Many of us who benefit from tele-work options cannot help but think of our friends, families, neighbors, and classmates who do not share the same good fortune. Considering that over 60% of the nation does not have enough savings to be out of work for month, ongoing health and economic uncertainty could be devastating for those families and the businesses they support. Notably, broadband may be a low priority compared to other bills such as rent, child care, medicine, and groceries. That is one of the many reasons why Next Century Cities supports programs like Lifeline, a telecommunications subsidy that provides telephone and wireless broadband service for low-income households. It helps the most vulnerable populations to stay in touch with employment opportunities, educational updates, and emergency services when they need it the most.

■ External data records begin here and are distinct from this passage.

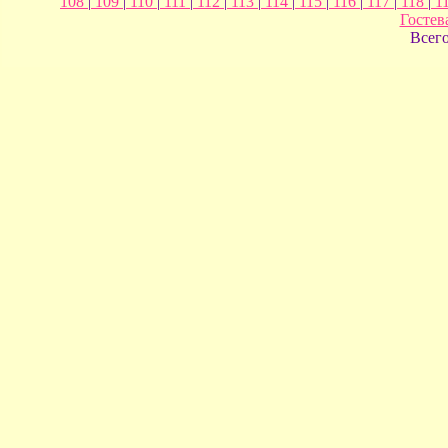
108
|
109
|
110
|
111
|
112
|
113
|
114
|
115
|
116
|
117
|
118
|
1
Гостев
Всег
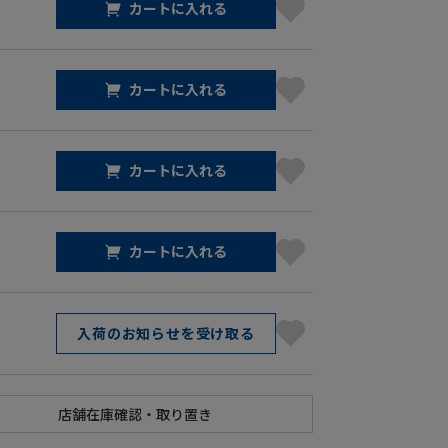
カートに入れる
カートに入れる
カートに入れる
カートに入れる
入荷のお知らせを受け取る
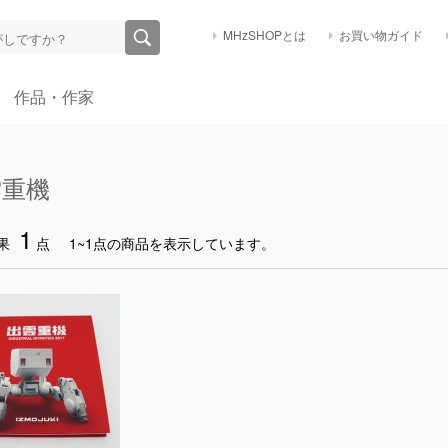
MHzSHOPとは
お買い物ガイド
作品・作家
雲重機
1
果
点
1~1点の商品を表示しています。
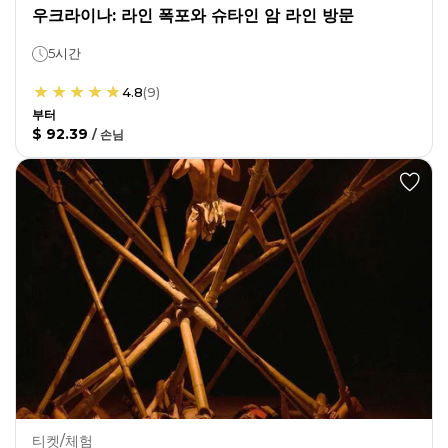
우크라이나: 라인 폭포와 슈타인 암 라인 방문
5시간
4.8
(
9
)
부터
$ 92.39
/
손님
티켓/체험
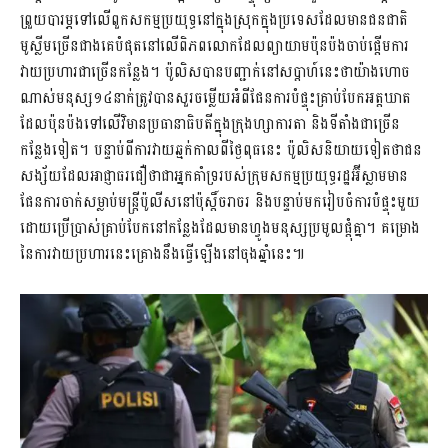
ព្រួយបារម្ភទៅលើពួកសកម្មប្រយុទ្ធនៅក្នុងស្រុកក្នុងប្រទេសដែលមានជនជាតិ
មូស្លីមច្រើនជាងគេបំផុតនៅលើពិភពលោកដែលព្យាយាមប៉ុនប៉ងចាប់ផ្តើមការ
វាយប្រហារជាច្រើនកន្លែង។ ប៉ូលិសបានបញ្ជាក់នៅសប្តាហ៍នេះថាយ៉ាងហោច
ណាស់មនុស្ស១៤នាក់ត្រូវបានសួរចម្លើយអំពីផែនការបំផ្ទុះគ្រាប់បែកអត្តឃាត
ដែលប៉ុនប៉ងទៅលើវិមានប្រធានាធិបតីក្នុងក្រុងហ្សាការតា និងទីតាំងជាច្រើន
កន្លែងទៀត។ បន្ទាប់ពីការវាយឆ្មក់កាលពីថ្ងៃពុធនេះ ប៉ូលិសនិយាយទៀតថាជន
សង្ស័យដែលអាជ្ញាធរជឿថាជាអ្នកគាំទ្ររបស់ក្រុមសកម្មប្រយុទ្ធរដ្ឋអ៊ីស្លាមមាន
ផែនការចាក់សម្លាប់មន្ត្រីប៉ូលីសនៅប៉ុស្តិ៍ចរាចរ និងបន្ទាប់មករៀបចំការបំផ្ទុះមួយ
ដោយប្រើប្រាស់គ្រាប់បែកនៅកន្លែងដែលមានហ្វូងមនុស្សប្រមូលផ្តុំគ្នា។ គម្រោង
នៃការវាយប្រហារនេះគ្រោងនឹងធ្វើឡើងនៅចុងឆ្នាំនេះ៕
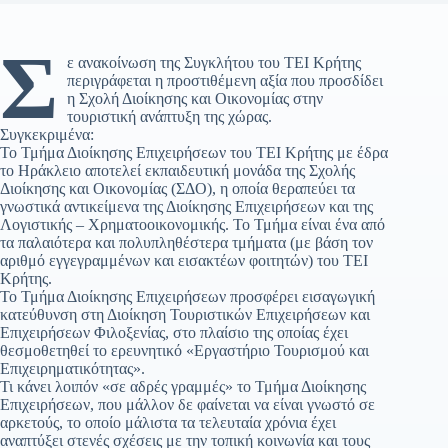
Σ
ε ανακοίνωση της Συγκλήτου του ΤΕΙ Κρήτης
περιγράφεται η προστιθέμενη αξία που προσδίδει
η Σχολή Διοίκησης και Οικονομίας στην
τουριστική ανάπτυξη της χώρας.
Συγκεκριμένα:
Το Τμήμα Διοίκησης Επιχειρήσεων του ΤΕΙ Κρήτης με έδρα
το Ηράκλειο αποτελεί εκπαιδευτική μονάδα της Σχολής
Διοίκησης και Οικονομίας (ΣΔΟ), η οποία θεραπεύει τα
γνωστικά αντικείμενα της Διοίκησης Επιχειρήσεων και της
Λογιστικής – Χρηματοοικονομικής. Το Τμήμα είναι ένα από
τα παλαιότερα και πολυπληθέστερα τμήματα (με βάση τον
αριθμό εγγεγραμμένων και εισακτέων φοιτητών) του ΤΕΙ
Κρήτης.
Το Τμήμα Διοίκησης Επιχειρήσεων προσφέρει εισαγωγική
κατεύθυνση στη Διοίκηση Τουριστικών Επιχειρήσεων και
Επιχειρήσεων Φιλοξενίας, στο πλαίσιο της οποίας έχει
θεσμοθετηθεί το ερευνητικό «Εργαστήριο Τουρισμού και
Επιχειρηματικότητας».
Τι κάνει λοιπόν «σε αδρές γραμμές» το Τμήμα Διοίκησης
Επιχειρήσεων, που μάλλον δε φαίνεται να είναι γνωστό σε
αρκετούς, το οποίο μάλιστα τα τελευταία χρόνια έχει
αναπτύξει στενές σχέσεις με την τοπική κοινωνία και τους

As for the tele-health options that could provide relief, again, benefits are reserved for the connected. Well-intentioned tele-medicine initiatives fail without high-speed connectivity. Next Century Cities works to help expand the broadband networks that make these solutions viable. Still, millions of people who need care and instruction, but do not have access, will be forced to rely on information that they receive through the local grapevine, rather than direct contact between patient and provider.

In this time of crisis, our work is more important than ever. Broadband is the infrastructure that makes all of these initiatives possible. Without high-speed connectivity, tele-health opportunities are denied, tele-work opportunities remain a partial solution, and remote learning opportunities widen the digital divide.

It will take federal, state, and local efforts to ensure that every American is able to connect to broadband. For example, Chairman Pai just announced the Federal Communications Commission’s pledge to keep Americans connected. State governors have been at the forefront of broadband access initiatives, and recognize connectivity as an essential component of emergency preparedness. Some of the most critical outreach happens in municipalities between constituents and the local leaders that they trust. Next Century Cities works to fortify relationships between local leadership and federal and state officials.

Too many communities are still starving for digital opportunities. Next Century Cities remains focused on accelerating broadband deployment, which could determine how many of their residents recover. While the way in which we conduct our advocacy will change, our commitment to elevating your stories and solutions remains the same.

Thank you for your ongoing partnership and support.